(Page-level text extractions)
_ _ _ _ _
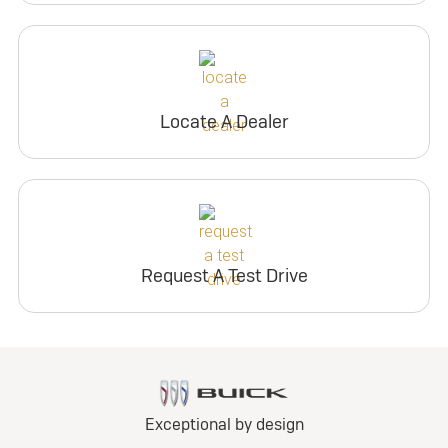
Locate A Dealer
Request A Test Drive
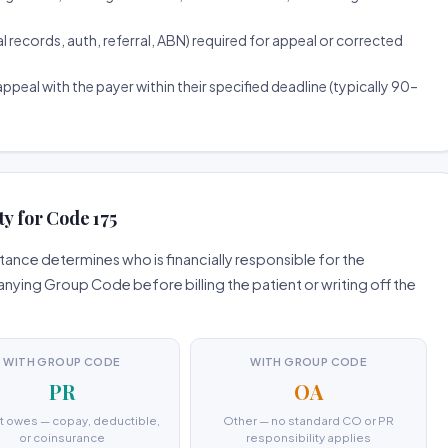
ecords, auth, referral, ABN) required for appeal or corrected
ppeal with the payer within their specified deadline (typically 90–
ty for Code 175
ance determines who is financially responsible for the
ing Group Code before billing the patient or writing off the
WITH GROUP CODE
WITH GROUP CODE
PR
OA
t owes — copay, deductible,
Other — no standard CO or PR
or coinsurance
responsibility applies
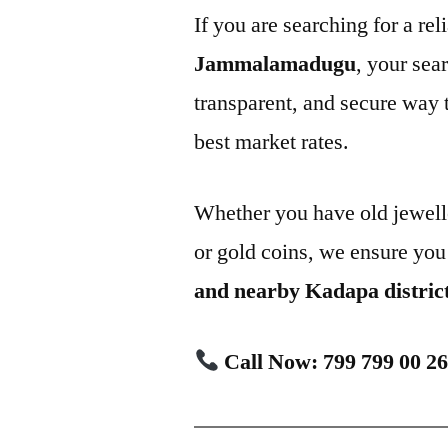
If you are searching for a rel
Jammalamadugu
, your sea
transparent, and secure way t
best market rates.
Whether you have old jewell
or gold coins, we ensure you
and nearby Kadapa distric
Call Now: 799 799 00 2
_ _ _ _ _
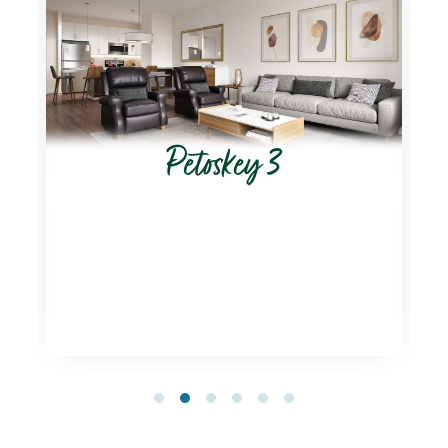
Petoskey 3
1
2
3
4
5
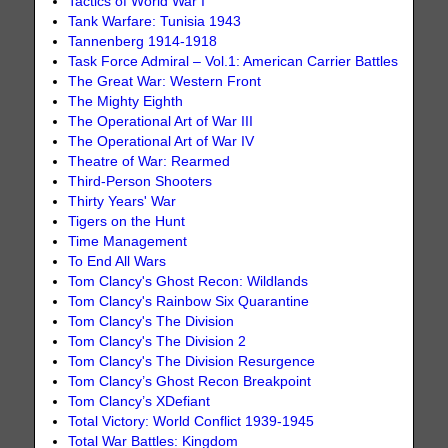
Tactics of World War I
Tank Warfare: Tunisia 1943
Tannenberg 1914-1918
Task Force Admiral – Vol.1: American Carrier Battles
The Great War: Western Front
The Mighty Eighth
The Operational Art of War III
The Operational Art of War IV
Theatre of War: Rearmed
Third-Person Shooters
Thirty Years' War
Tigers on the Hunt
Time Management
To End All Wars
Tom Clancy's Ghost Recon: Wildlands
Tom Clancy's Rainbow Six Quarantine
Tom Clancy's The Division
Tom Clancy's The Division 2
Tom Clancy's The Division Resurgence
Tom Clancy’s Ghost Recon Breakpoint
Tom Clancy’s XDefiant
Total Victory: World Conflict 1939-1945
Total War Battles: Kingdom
_ _ _ _ _
→ PROBLEM: All that is wanted is an exact copy of the lines above from the one with "The Great War: Western Front" through the one with "Total War Battles: Kingdom", with both ends included.

→ THE ANSWER:
The Great War: Western Front
The Mighty Eighth
The Operational Art of War III
The Operational Art of War IV
Theatre of War: Rearmed
Third-Person Shooters
Thirty Years' War
Tigers on the Hunt
Time Management
To End All Wars
Tom Clancy's Ghost Recon: Wildlands
Tom Clancy's Rainbow Six Quarantine
Tom Clancy's The Division
Tom Clancy's The Division 2
Tom Clancy's The Division Resurgence
Tom Clancy’s Ghost Recon Breakpoint
Tom Clancy’s XDefiant
Total Victory: World Conflict 1939-1945
Total War Battles: Kingdom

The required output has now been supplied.